= Problem to work on =
Using the listing below, return each line exactly as it reads.

= Working data =
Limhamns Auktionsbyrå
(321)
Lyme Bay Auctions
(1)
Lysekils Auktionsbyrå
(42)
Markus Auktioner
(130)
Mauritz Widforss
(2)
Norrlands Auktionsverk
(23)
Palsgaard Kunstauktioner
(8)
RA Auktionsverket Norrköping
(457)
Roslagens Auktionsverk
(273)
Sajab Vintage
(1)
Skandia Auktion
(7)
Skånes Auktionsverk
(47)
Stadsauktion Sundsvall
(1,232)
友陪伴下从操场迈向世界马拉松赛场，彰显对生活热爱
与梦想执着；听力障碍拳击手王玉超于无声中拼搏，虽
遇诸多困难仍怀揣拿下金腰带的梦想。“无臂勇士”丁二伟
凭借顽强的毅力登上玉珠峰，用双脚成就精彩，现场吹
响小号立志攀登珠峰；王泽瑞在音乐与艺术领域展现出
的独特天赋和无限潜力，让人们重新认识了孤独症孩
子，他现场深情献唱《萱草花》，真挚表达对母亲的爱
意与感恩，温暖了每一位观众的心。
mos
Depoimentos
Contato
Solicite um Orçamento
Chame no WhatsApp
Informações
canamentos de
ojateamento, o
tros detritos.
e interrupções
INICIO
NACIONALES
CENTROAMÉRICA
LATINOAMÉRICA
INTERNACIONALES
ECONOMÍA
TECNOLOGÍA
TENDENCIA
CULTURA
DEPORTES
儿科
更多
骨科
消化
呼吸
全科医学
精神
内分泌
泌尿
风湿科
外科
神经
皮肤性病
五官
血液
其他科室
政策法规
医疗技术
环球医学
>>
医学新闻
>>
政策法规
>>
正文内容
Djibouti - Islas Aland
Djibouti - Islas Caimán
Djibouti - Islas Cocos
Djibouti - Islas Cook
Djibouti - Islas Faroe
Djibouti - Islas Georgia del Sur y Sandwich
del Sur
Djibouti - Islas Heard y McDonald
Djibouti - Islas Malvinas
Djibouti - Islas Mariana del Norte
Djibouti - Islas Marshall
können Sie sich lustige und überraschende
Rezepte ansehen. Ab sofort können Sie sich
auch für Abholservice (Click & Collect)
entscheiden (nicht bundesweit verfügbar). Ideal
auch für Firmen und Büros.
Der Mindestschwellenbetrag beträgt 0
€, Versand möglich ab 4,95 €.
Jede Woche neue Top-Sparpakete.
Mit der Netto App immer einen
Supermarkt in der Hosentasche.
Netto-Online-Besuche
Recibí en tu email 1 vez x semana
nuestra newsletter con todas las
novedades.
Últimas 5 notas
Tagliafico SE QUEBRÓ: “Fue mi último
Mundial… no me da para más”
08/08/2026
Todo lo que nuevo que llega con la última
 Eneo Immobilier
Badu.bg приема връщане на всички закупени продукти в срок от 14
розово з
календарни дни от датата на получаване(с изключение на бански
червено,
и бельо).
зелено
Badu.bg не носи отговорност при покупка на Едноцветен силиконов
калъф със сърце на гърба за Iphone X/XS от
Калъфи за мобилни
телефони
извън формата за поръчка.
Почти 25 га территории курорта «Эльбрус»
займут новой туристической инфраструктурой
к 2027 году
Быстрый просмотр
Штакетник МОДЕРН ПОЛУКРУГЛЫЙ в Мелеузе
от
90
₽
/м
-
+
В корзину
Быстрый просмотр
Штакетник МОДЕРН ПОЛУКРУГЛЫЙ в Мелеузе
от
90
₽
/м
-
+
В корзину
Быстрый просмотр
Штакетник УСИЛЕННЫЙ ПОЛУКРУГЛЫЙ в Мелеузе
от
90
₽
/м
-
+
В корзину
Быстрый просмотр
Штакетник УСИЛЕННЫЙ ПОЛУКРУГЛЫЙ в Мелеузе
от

= Problem solution =
Limhamns Auktionsbyrå
(321)
Lyme Bay Auctions
(1)
Lysekils Auktionsbyrå
(42)
Markus Auktioner
(130)
Mauritz Widforss
(2)
Norrlands Auktionsverk
(23)
Palsgaard Kunstauktioner
(8)
RA Auktionsverket Norrköping
(457)
Roslagens Auktionsverk
(273)
Sajab Vintage
(1)
Skandia Auktion
(7)
Skånes Auktionsverk
(47)
Stadsauktion Sundsvall
(1,232)
友陪伴下从操场迈向世界马拉松赛场，彰显对生活热爱
与梦想执着；听力障碍拳击手王玉超于无声中拼搏，虽
遇诸多困难仍怀揣拿下金腰带的梦想。“无臂勇士”丁二伟
凭借顽强的毅力登上玉珠峰，用双脚成就精彩，现场吹
响小号立志攀登珠峰；王泽瑞在音乐与艺术领域展现出
的独特天赋和无限潜力，让人们重新认识了孤独症孩
子，他现场深情献唱《萱草花》，真挚表达对母亲的爱
意与感恩，温暖了每一位观众的心。
mos
Depoimentos
Contato
Solicite um Orçamento
Chame no WhatsApp
Informações
canamentos de
ojateamento, o
tros detritos.
e interrupções
INICIO
NACIONALES
CENTROAMÉRICA
LATINOAMÉRICA
INTERNACIONALES
ECONOMÍA
TECNOLOGÍA
TENDENCIA
CULTURA
DEPORTES
儿科
更多
骨科
消化
呼吸
全科医学
精神
内分泌
泌尿
风湿科
外科
神经
皮肤性病
五官
血液
其他科室
政策法规
医疗技术
环球医学
>>
医学新闻
>>
政策法规
>>
正文内容
Djibouti - Islas Aland
Djibouti - Islas Caimán
Djibouti - Islas Cocos
Djibouti - Islas Cook
Djibouti - Islas Faroe
Djibouti - Islas Georgia del Sur y Sandwich
del Sur
Djibouti - Islas Heard y McDonald
Djibouti - Islas Malvinas
Djibouti - Islas Mariana del Norte
Djibouti - Islas Marshall
können Sie sich lustige und überraschende
Rezepte ansehen. Ab sofort können Sie sich
auch für Abholservice (Click & Collect)
entscheiden (nicht bundesweit verfügbar). Ideal
auch für Firmen und Büros.
Der Mindestschwellenbetrag beträgt 0
€, Versand möglich ab 4,95 €.
Jede Woche neue Top-Sparpakete.
Mit der Netto App immer einen
Supermarkt in der Hosentasche.
Netto-Online-Besuche
Recibí en tu email 1 vez x semana
nuestra newsletter con todas las
novedades.
Últimas 5 notas
Tagliafico SE QUEBRÓ: “Fue mi último
Mundial… no me da para más”
08/08/2026
Todo lo que nuevo que llega con la última
 Eneo Immobilier
Badu.bg приема връщане на всички закупени продукти в срок от 14
розово з
календарни дни от датата на получаване(с изключение на бански
червено,
и бельо).
зелено
Badu.bg не носи отговорност при покупка на Едноцветен силиконов
калъф със сърце на гърба за Iphone X/XS от
Калъфи за мобилни
телефони
извън формата за поръчка.
Почти 25 га территории курорта «Эльбрус»
займут новой туристической инфраструктурой
к 2027 году
Быстрый просмотр
Штакетник МОДЕРН ПОЛУКРУГЛЫЙ в Мелеузе
от
90
₽
/м
-
+
В корзину
Быстрый просмотр
Штакетник МОДЕРН ПОЛУКРУГЛЫЙ в Мелеузе
от
90
₽
/м
-
+
В корзину
Быстрый просмотр
Штакетник УСИЛЕННЫЙ ПОЛУКРУГЛЫЙ в Мелеузе
от
90
₽
/м
-
+
В корзину
Быстрый просмотр
Штакетник УСИЛЕННЫЙ ПОЛУКРУГЛЫЙ в Мелеузе
от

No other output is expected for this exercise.